## Requirement
Go through the data below and report how many lines contain "text"; the reply holds only that number.

## Records supplied

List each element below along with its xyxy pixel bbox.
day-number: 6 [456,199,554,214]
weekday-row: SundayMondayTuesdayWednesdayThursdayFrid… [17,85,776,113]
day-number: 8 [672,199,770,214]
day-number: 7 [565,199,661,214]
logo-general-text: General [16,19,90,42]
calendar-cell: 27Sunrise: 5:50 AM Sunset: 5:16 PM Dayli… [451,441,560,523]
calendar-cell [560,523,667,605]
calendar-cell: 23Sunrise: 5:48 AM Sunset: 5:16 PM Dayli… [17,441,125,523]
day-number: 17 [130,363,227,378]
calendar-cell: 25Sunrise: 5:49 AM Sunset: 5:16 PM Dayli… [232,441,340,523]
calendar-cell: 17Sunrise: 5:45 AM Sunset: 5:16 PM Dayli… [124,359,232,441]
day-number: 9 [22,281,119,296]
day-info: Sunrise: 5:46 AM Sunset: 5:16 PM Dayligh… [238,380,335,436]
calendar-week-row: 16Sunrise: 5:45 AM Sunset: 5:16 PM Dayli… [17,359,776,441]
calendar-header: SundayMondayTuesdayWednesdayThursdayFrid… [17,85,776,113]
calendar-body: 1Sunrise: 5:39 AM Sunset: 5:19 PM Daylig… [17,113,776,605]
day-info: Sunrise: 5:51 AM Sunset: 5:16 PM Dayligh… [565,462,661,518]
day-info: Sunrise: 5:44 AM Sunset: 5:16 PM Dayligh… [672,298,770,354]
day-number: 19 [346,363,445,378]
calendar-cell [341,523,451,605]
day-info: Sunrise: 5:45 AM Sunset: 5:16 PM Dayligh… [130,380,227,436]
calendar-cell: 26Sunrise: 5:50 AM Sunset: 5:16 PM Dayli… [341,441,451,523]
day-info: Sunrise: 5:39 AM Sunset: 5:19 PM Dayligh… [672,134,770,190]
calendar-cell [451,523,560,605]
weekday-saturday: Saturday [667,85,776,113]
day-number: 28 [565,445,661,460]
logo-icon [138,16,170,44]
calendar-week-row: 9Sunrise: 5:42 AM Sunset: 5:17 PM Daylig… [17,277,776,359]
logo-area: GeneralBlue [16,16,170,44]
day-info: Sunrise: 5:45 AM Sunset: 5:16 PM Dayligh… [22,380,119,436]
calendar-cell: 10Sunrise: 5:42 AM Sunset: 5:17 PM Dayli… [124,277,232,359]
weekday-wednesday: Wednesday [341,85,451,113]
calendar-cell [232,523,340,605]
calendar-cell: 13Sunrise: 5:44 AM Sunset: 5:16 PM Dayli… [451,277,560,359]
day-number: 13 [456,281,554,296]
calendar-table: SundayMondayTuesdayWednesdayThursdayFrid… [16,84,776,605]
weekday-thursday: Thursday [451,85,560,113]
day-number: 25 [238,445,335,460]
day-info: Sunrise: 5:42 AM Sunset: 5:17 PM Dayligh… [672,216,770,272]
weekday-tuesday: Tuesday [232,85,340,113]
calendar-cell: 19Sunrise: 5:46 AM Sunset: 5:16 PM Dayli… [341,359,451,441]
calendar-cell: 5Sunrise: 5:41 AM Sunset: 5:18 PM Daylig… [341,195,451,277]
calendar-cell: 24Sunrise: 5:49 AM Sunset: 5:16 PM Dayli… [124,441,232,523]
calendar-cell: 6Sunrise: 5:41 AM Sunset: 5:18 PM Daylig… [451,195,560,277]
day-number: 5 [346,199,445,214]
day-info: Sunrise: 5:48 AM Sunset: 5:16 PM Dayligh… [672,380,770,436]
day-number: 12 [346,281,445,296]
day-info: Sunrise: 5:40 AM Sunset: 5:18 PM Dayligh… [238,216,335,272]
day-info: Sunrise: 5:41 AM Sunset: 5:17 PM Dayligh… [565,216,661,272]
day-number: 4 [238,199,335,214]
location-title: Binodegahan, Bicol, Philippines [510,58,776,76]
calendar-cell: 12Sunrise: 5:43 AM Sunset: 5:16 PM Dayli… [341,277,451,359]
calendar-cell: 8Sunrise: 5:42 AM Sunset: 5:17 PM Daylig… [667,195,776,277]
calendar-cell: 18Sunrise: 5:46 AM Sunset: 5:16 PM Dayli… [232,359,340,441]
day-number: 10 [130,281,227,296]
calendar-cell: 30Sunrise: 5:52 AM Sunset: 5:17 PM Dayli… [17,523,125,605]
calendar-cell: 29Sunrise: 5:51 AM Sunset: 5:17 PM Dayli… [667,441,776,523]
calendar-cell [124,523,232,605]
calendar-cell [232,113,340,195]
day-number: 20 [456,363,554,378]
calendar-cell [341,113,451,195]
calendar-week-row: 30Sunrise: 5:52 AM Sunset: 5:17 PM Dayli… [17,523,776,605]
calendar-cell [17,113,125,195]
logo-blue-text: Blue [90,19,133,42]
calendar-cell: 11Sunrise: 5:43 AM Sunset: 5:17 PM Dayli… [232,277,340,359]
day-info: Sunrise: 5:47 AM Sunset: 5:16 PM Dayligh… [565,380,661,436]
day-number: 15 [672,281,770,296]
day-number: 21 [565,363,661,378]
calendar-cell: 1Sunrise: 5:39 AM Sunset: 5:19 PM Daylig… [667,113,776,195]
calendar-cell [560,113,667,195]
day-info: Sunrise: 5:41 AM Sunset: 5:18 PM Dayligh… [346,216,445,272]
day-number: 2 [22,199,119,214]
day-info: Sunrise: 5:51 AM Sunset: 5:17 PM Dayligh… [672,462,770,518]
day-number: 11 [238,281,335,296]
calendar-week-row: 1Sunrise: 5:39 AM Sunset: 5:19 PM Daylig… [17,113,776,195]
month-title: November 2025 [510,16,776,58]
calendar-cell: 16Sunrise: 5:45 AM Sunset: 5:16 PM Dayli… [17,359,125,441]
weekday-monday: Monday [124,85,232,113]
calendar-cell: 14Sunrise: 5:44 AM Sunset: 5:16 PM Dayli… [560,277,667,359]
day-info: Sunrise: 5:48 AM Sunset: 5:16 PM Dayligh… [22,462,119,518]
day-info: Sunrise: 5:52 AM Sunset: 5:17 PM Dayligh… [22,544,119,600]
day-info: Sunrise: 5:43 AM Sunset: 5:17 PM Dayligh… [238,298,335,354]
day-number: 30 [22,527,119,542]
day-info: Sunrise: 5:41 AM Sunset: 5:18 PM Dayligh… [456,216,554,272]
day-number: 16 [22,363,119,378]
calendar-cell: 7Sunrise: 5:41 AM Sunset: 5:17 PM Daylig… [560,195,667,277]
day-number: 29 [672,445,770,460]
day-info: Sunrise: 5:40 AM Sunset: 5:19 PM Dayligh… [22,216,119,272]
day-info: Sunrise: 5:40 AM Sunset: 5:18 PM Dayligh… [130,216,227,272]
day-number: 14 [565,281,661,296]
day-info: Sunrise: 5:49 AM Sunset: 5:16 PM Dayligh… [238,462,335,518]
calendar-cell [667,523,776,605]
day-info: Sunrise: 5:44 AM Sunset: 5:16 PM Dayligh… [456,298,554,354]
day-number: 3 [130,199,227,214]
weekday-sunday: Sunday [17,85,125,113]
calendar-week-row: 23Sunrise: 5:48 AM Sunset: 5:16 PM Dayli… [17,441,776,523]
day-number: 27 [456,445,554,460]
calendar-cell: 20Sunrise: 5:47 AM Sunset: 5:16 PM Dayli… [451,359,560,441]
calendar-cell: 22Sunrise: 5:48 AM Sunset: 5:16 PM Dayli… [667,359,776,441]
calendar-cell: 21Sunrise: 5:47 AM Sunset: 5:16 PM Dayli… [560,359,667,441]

## Answer for this exercise
2